- The problem -
Below are records. Find each line in them that holds the word "migrantes" and copy it.

Dataset items
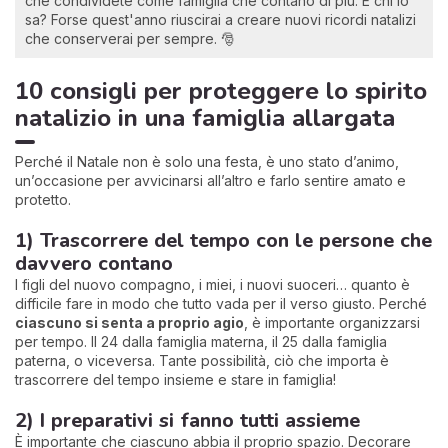
che condividete come famiglia che contano di più. E chi lo
sa? Forse quest'anno riuscirai a creare nuovi ricordi natalizi
che conserverai per sempre. 🎅
10 consigli per proteggere lo spirito
natalizio in una famiglia allargata
Perché il Natale non è solo una festa, è uno stato d’animo,
un’occasione per avvicinarsi all’altro e farlo sentire amato e
protetto.
1) Trascorrere del tempo con le persone che
davvero contano
I figli del nuovo compagno, i miei, i nuovi suoceri… quanto è
difficile fare in modo che tutto vada per il verso giusto. Perché
ciascuno si senta a proprio agio
, è importante organizzarsi
per tempo. Il 24 dalla famiglia materna, il 25 dalla famiglia
paterna, o viceversa. Tante possibilità, ciò che importa è
trascorrere del tempo insieme e stare in famiglia!
2) I preparativi si fanno tutti assieme
È importante che ciascuno abbia il proprio spazio. Decorare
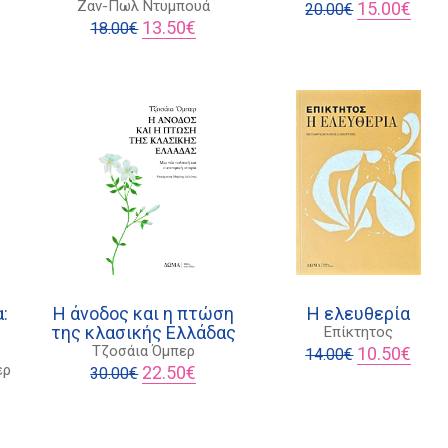
έχουσα
Original
Η
Ζαν-Πωλ Ντυμπουά
15.00
€
20.00
€
μή
Original
Η
price
τρέχ
13.50
€
18.00
€
αι:
price
τρέχουσα
was:
τιμή
.25€.
was:
τιμή
20.00€.
είναι:
18.00€.
είναι:
15.00
13.50€.
:
Η άνοδος και η πτώση
Η ελευθερία
της κλασικής Ελλάδας
Επίκτητος
Original
Η
Τζοσάια Όμπερ
10.50
€
14.00
€
Original
Η
price
τρέχ
ερ
22.50
€
30.00
€
price
τρέχουσα
was:
τιμή
έχουσα
was:
τιμή
14.00€.
είναι:
μή
30.00€.
είναι:
10.50
αι:
22.50€.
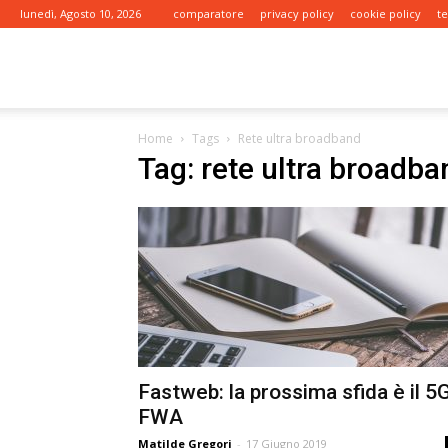
lunedì, Agosto 10, 2026
comparatore
privacy policy
cookie policy
t
tariffe.it
Home
Tags
Rete ultra broadband
Tag: rete ultra broadba
Fastweb: la prossima sfida è il 5
FWA
Matilde Gregori
-
17 Giugno 2019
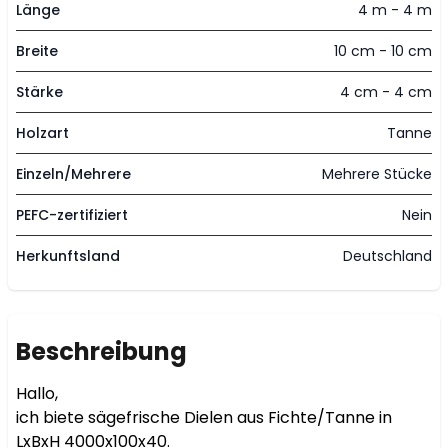
Länge
4 m - 4 m
Breite
10 cm - 10 cm
Stärke
4 cm - 4 cm
Holzart
Tanne
Einzeln/Mehrere
Mehrere Stücke
PEFC-zertifiziert
Nein
Herkunftsland
Deutschland
Beschreibung
Hallo,

ich biete sägefrische Dielen aus Fichte/Tanne in 
LxBxH 4000x100x40.
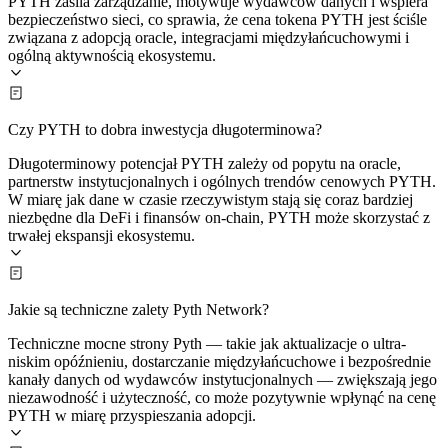
PYTH zasila zarządzanie, motywuje wydawców danych i wspiera
bezpieczeństwo sieci, co sprawia, że cena tokena PYTH jest ściśle
związana z adopcją oracle, integracjami międzyłańcuchowymi i
ogólną aktywnością ekosystemu.
Czy PYTH to dobra inwestycja długoterminowa?
Długoterminowy potencjał PYTH zależy od popytu na oracle,
partnerstw instytucjonalnych i ogólnych trendów cenowych PYTH.
W miarę jak dane w czasie rzeczywistym stają się coraz bardziej
niezbędne dla DeFi i finansów on-chain, PYTH może skorzystać z
trwałej ekspansji ekosystemu.
Jakie są techniczne zalety Pyth Network?
Techniczne mocne strony Pyth — takie jak aktualizacje o ultra-
niskim opóźnieniu, dostarczanie międzyłańcuchowe i bezpośrednie
kanały danych od wydawców instytucjonalnych — zwiększają jego
niezawodność i użyteczność, co może pozytywnie wpłynąć na cenę
PYTH w miarę przyspieszania adopcji.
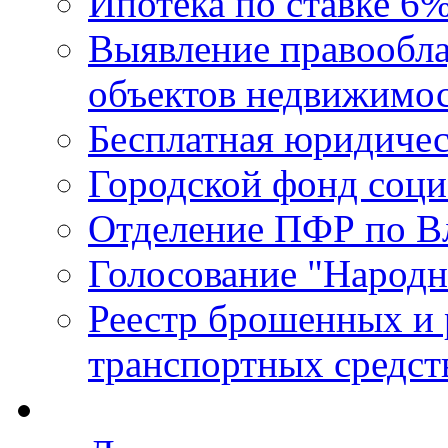
Ипотека по ставке 6
Выявление правообла
объектов недвижимо
Бесплатная юридиче
Городской фонд соц
Отделение ПФР по В
Голосование "Народ
Реестр брошенных и
транспортных средст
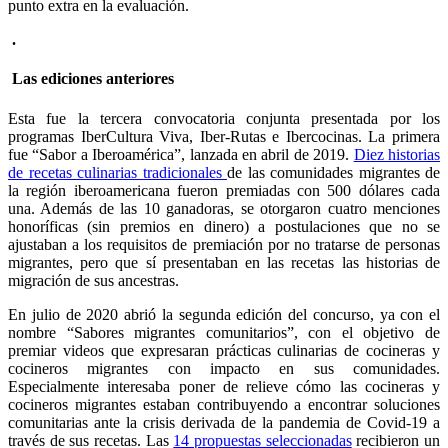
punto extra en la evaluación.
.
Las ediciones anteriores
Esta fue la tercera convocatoria conjunta presentada por los
programas IberCultura Viva, Iber-Rutas e Ibercocinas. La primera
fue
“Sabor a Iberoamérica”
, lanzada en abril de 2019.
Diez historias
de recetas culinarias tradicionales
de las comunidades migrantes de
la región iberoamericana fueron premiadas con 500 dólares cada
una. Además de las 10 ganadoras, se otorgaron cuatro menciones
honoríficas (sin premios en dinero) a postulaciones que no se
ajustaban a los requisitos de premiación por no tratarse de personas
migrantes, pero que sí presentaban en las recetas las historias de
migración de sus ancestras.
En julio de 2020 abrió la segunda edición del concurso, ya con el
nombre “Sabores migrantes comunitarios”, con el objetivo de
premiar videos que expresaran prácticas culinarias de cocineras y
cocineros migrantes con impacto en sus comunidades.
Especialmente interesaba poner de relieve cómo las cocineras y
cocineros migrantes estaban contribuyendo a encontrar soluciones
comunitarias ante la crisis derivada de la pandemia de Covid-19 a
través de sus recetas. Las
14 propuestas seleccionadas
recibieron un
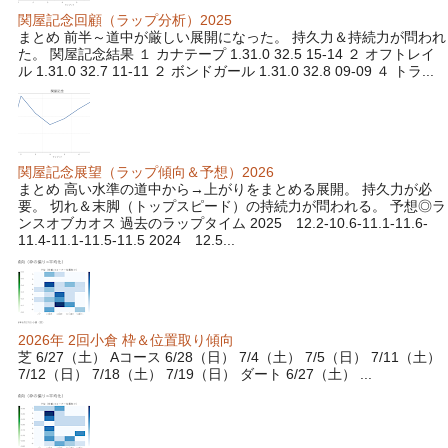
関屋記念回顧（ラップ分析）2025
まとめ 前半～道中が厳しい展開になった。 持久力＆持続力が問われ
た。 関屋記念結果 １ カナテープ 1.31.0 32.5 15-14 ２ オフトレイ
ル 1.31.0 32.7 11-11 ２ ボンドガール 1.31.0 32.8 09-09 ４ トラ...
関屋記念展望（ラップ傾向＆予想）2026
まとめ 高い水準の道中から→上がりをまとめる展開。 持久力が必
要。 切れ＆末脚（トップスピード）の持続力が問われる。 予想◎ラ
ンスオブカオス 過去のラップタイム 2025 12.2-10.6-11.1-11.6-
11.4-11.1-11.5-11.5 2024 12.5...
2026年 2回小倉 枠＆位置取り傾向
芝 6/27（土） Aコース 6/28（日） 7/4（土） 7/5（日） 7/11（土）
7/12（日） 7/18（土） 7/19（日） ダート 6/27（土） ...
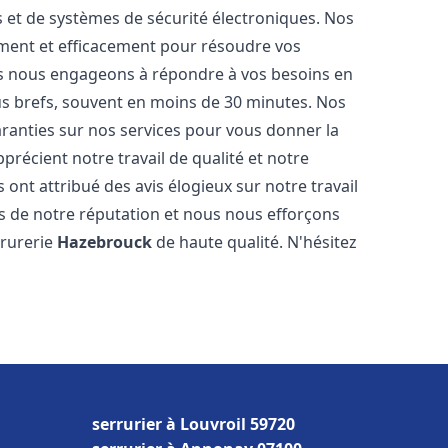
és et de systèmes de sécurité électroniques. Nos
ment et efficacement pour résoudre vos
us nous engageons à répondre à vos besoins en
lus brefs, souvent en moins de 30 minutes. Nos
aranties sur nos services pour vous donner la
précient notre travail de qualité et notre
 ont attribué des avis élogieux sur notre travail
s de notre réputation et nous nous efforçons
rrurerie
Hazebrouck
de haute qualité. N'hésitez
serrurier à Louvroil 59720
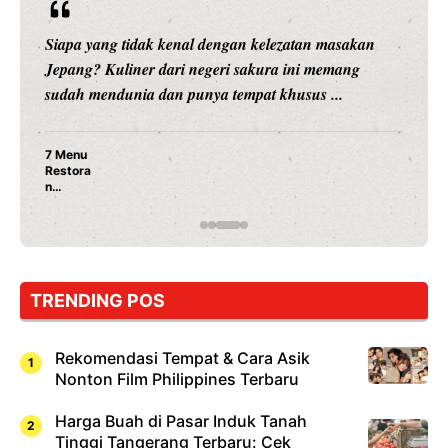
Siapa yang tidak kenal dengan kelezatan masakan
Jepang? Kuliner dari negeri sakura ini memang
sudah mendunia dan punya tempat khusus ...
7 Menu
Restora
n
Jepang
yang
Wajib
Dicoba,
Bukan
Cuma
TRENDING POS
Sushi!
Rekomendasi Tempat & Cara Asik
Nonton Film Philippines Terbaru
Harga Buah di Pasar Induk Tanah
Tinggi Tangerang Terbaru: Cek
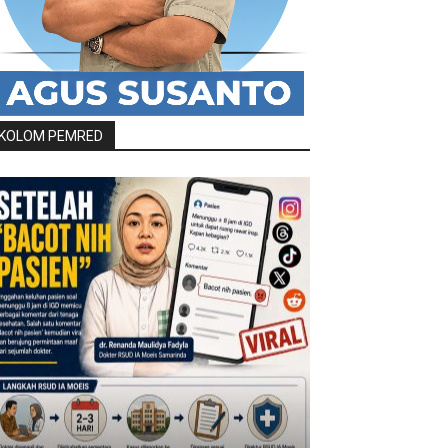
KOLOM PEMRED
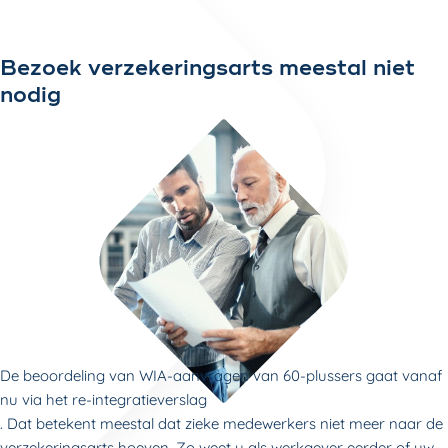
Bezoek verzekeringsarts meestal niet
nodig
De beoordeling van WIA-aanvragen van 60-plussers gaat vanaf
nu via het re-integratieverslag
. Dat betekent meestal dat zieke medewerkers niet meer naar de
verzekeringsarts hoeven. Zo weet u als werkgever eerder of uw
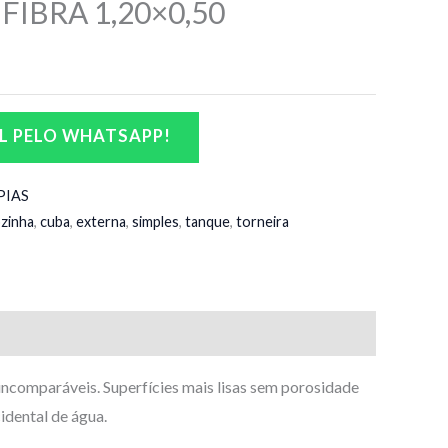
FIBRA 1,20×0,50
L PELO WHATSAPP!
PIAS
zinha
,
cuba
,
externa
,
simples
,
tanque
,
torneira
incomparáveis. Superfícies mais lisas sem porosidade
idental de água.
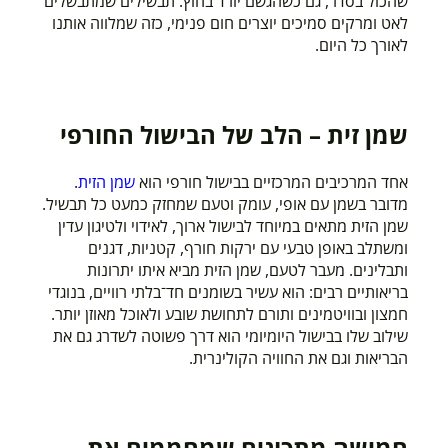
שהכול בסדר, גם כשהגשם יורד בחוץ. תבשילים שמתבשלים
לאט ומרקים סמיכים יוצרים חום פנימי, כזה שמלווה אותנו
לאורך כל היום.
שמן זית – הלב של הבישול החורפי
אחד המרכיבים המרכזיים בבישול חורפי הוא
שמן הזית
.
מדובר בשמן עם אופי, עומק וטעם שמחזק כמעט כל תבשיל.
שמן הזית מתאים במיוחד לבישול ארוך, לאידוי ולטיגון עדין
ומשתלב באופן טבעי עם ירקות חורף, קטניות, דגנים
ותבלינים. מעבר לטעם, שמן הזית מביא איתו יתרונות
בריאותיים רבים: הוא עשיר בשומנים חד־בלתי רוויים, בנוגדי
חמצון ובוויטמינים ותורם לתחושת שובע ולאוכל מאוזן יותר.
שילוב שלו בבישול היומיומי הוא דרך פשוטה לשדרג גם את
הבריאות וגם את החוויה הקולינרית.
חמישה מתכונים שמחממים את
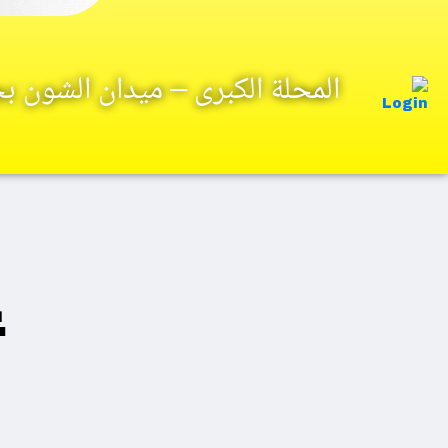
المحلة الكبرى – ميدان الشون 
L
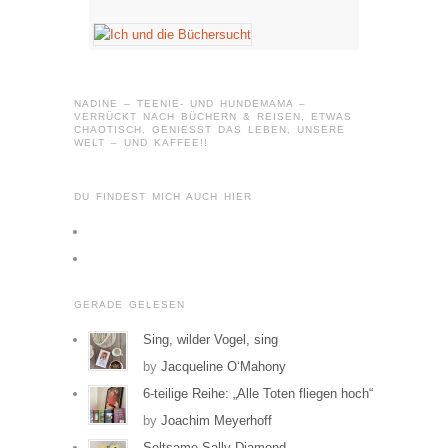
NADINE – TEENIE- UND HUNDEMAMA –
VERRÜCKT NACH BÜCHERN & REISEN, ETWAS
CHAOTISCH, GENIESST DAS LEBEN, UNSERE W
ELT – UND KAFFEE!!
DU FINDEST MICH AUCH HIER
Profil
von
Profil
tausendleben
von
GERADE GELESEN
auf
tausendleben
Facebook
auf
Sing, wilder Vogel, sing
anzeigen
Instagram
by
Jacqueline O‘Mahony
anzeigen
6-teilige Reihe: „Alle Toten fliegen hoch“
by
Joachim Meyerhoff
Seltsame Sally Diamond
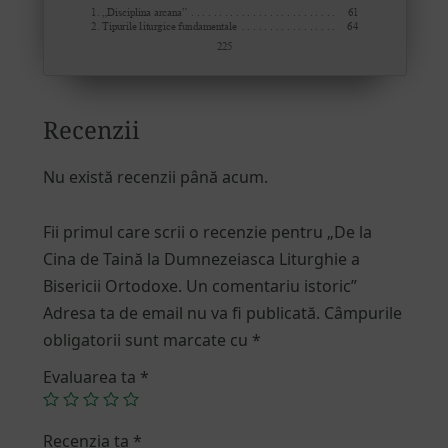
Recenzii
Nu există recenzii până acum.
Fii primul care scrii o recenzie pentru „De la
Cina de Taină la Dumnezeiasca Liturghie a
Bisericii Ortodoxe. Un comentariu istoric”
Adresa ta de email nu va fi publicată.
Câmpurile
obligatorii sunt marcate cu
*
Evaluarea ta
*
Recenzia ta
*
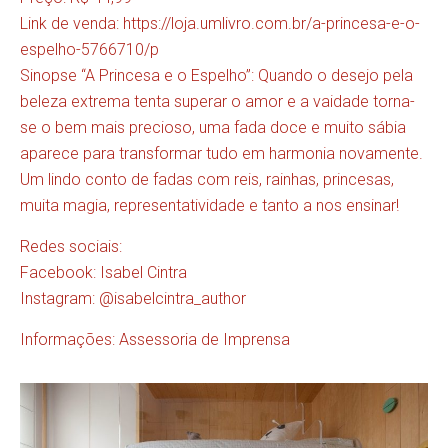
Link de venda: https://loja.umlivro.com.br/a-princesa-e-o-
espelho-5766710/p
Sinopse “A Princesa e o Espelho”: Quando o desejo pela
beleza extrema tenta superar o amor e a vaidade torna-
se o bem mais precioso, uma fada doce e muito sábia
aparece para transformar tudo em harmonia novamente.
Um lindo conto de fadas com reis, rainhas, princesas,
muita magia, representatividade e tanto a nos ensinar!
Redes sociais:
Facebook: Isabel Cintra
Instagram: @isabelcintra_author
Informações: Assessoria de Imprensa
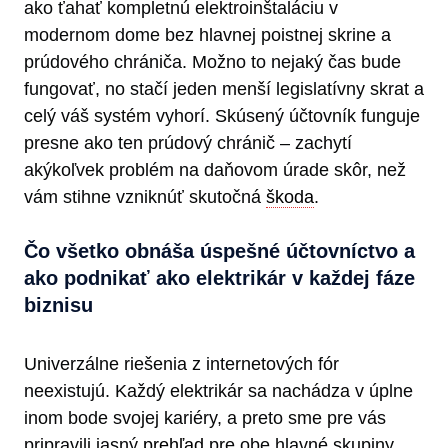
ako ťahať kompletnú elektroinštaláciu v
modernom dome bez hlavnej poistnej skrine a
prúdového chrániča. Možno to nejaký čas bude
fungovať, no stačí jeden menší legislatívny skrat a
celý váš systém vyhorí. Skúsený účtovník funguje
presne ako ten prúdový chránič – zachytí
akýkoľvek problém na daňovom úrade skôr, než
vám stihne vzniknúť skutočná
škoda
.
Čo všetko obnáša úspešné účtovníctvo a
ako podnikať ako elektrikár v každej fáze
biznisu
Univerzálne riešenia z internetových fór
neexistujú. Každý elektrikár sa nachádza v úplne
inom bode svojej kariéry, a preto sme pre vás
pripravili jasný
prehľad
pre obe hlavné skupiny.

- Solution below -
de las comunidades migrantes de
migrantes, pero que sí presentaban en las recetas las historias de
nombre “Sabores migrantes comunitarios”, con el objetivo de
cocineros migrantes con impacto en sus comunidades.
cocineros migrantes estaban contribuyendo a encontrar soluciones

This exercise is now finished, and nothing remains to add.